### PROBLEM STATEMENT
Please give the number of lines in the records below where the word "buffet" occurs, and nothing else.

○ ○ ○ ○ ○ ○ ○

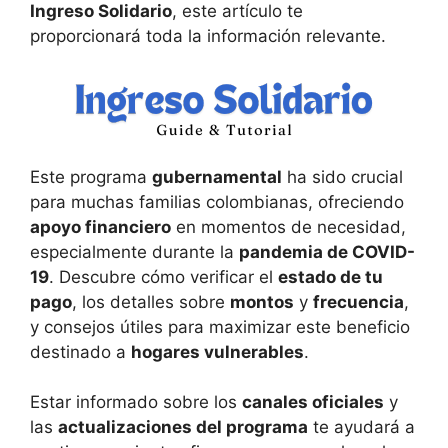
Ingreso Solidario
, este artículo te
proporcionará toda la información relevante.
Este programa
gubernamental
ha sido crucial
para muchas familias colombianas, ofreciendo
apoyo financiero
en momentos de necesidad,
especialmente durante la
pandemia de COVID-
19
. Descubre cómo verificar el
estado de tu
pago
, los detalles sobre
montos
y
frecuencia
,
y consejos útiles para maximizar este beneficio
destinado a
hogares vulnerables
.
Estar informado sobre los
canales oficiales
y
las
actualizaciones del programa
te ayudará a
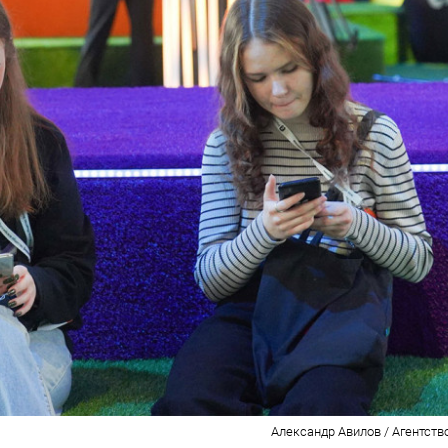
Александр Авилов / Агентств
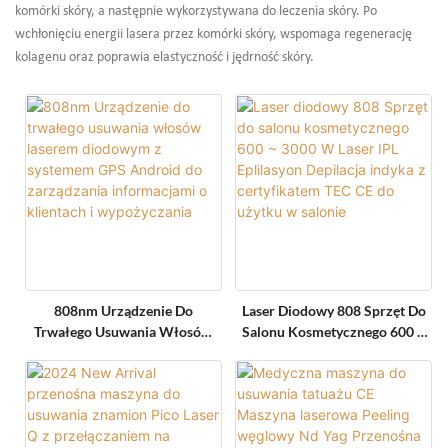
komórki skóry, a następnie wykorzystywana do leczenia skóry. Po
wchłonięciu energii lasera przez komórki skóry, wspomaga regenerację
kolagenu oraz poprawia elastyczność i jędrność skóry.
808nm Urządzenie Do
Laser Diodowy 808 Sprzęt Do
Trwałego Usuwania Włosów
Salonu Kosmetycznego 600 ~
Laserem Diodowym Z
3000 W Laser IPL Eplilasyon
Systemem GPS Android Do
Depilacja Indyka Z
Zarządzania Informacjami O
Certyfikatem TEC CE Do
Klientach I Wypożyczania
Użytku W Salonie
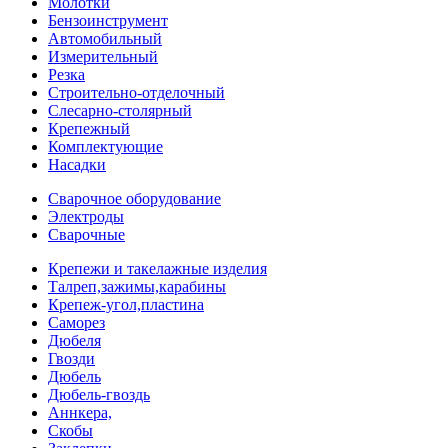
Молотки
Бензоинструмент
Автомобильный
Измерительный
Резка
Строительно-отделочный
Слесарно-столярный
Крепежный
Комплектующие
Насадки
Сварочное оборудование
Электроды
Сварочные
Крепежи и такелажные изделия
Талреп,зажимы,карабины
Крепеж-угол,пластина
Саморез
Дюбеля
Гвозди
Дюбель
Дюбель-гвоздь
Аннкера,
Скобы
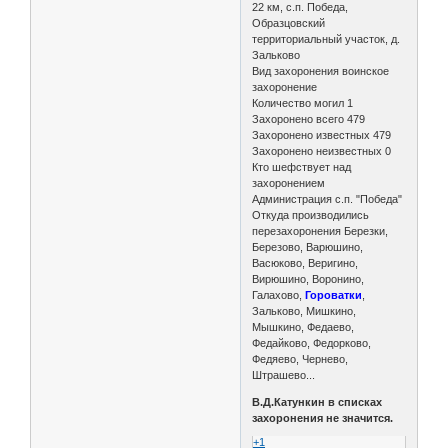
22 км, с.п. Победа,
Образцовский
территориальный участок, д.
Зальково
Вид захоронения воинское
захоронение
Количество могил 1
Захоронено всего 479
Захоронено известных 479
Захоронено неизвестных 0
Кто шефствует над
захоронением
Администрация с.п. "Победа"
Откуда производились
перезахоронения Березки,
Березово, Варюшино,
Васюково, Веригино,
Вирюшино, Воронино,
Галахово,
Гороватки
,
Зальково, Мишкино,
Мышкино, Федаево,
Федайково, Федорково,
Федяево, Чернево,
Штрашево...
В.Д.Катункин в списках
захоронения не значится.
+1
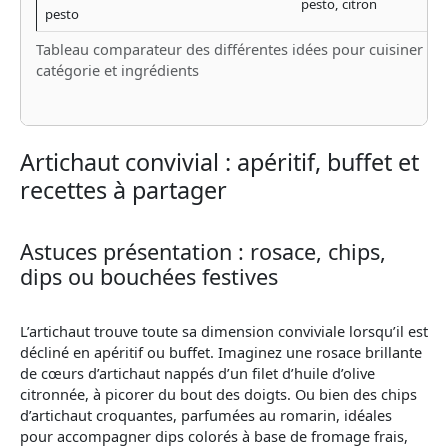
pesto, citron
pesto
Tableau comparateur des différentes idées pour cuisiner l’ar
catégorie et ingrédients
Artichaut convivial : apéritif, buffet et
recettes à partager
Astuces présentation : rosace, chips,
dips ou bouchées festives
L’artichaut trouve toute sa dimension conviviale lorsqu’il est
décliné en apéritif ou buffet. Imaginez une rosace brillante
de cœurs d’artichaut nappés d’un filet d’huile d’olive
citronnée, à picorer du bout des doigts. Ou bien des chips
d’artichaut croquantes, parfumées au romarin, idéales
pour accompagner dips colorés à base de fromage frais,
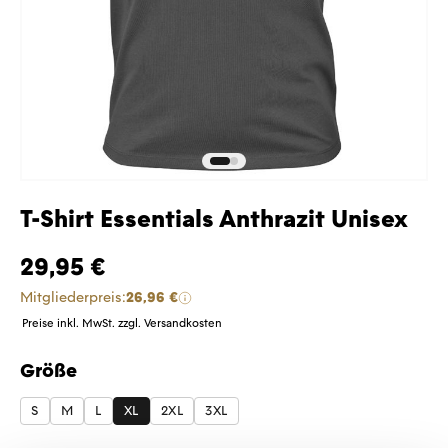
T-Shirt Essentials Anthrazit Unisex
29,95 €
Mitgliederpreis:
26,96 €
Preise inkl. MwSt. zzgl. Versandkosten
Größe
auswählen
S
M
L
XL
2XL
3XL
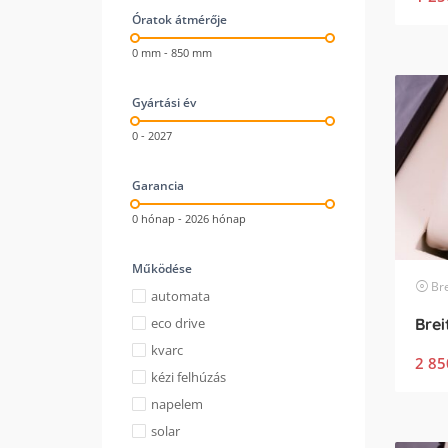
Óratok átmérője
0 mm - 850 mm
Gyártási év
0 - 2027
Garancia
0 hónap - 2026 hónap
Működése
Bre
automata
eco drive
kvarc
2 85
kézi felhúzás
napelem
solar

○ ○ ○ ○ ○ ○ ○

### YOUR RESPONSE
2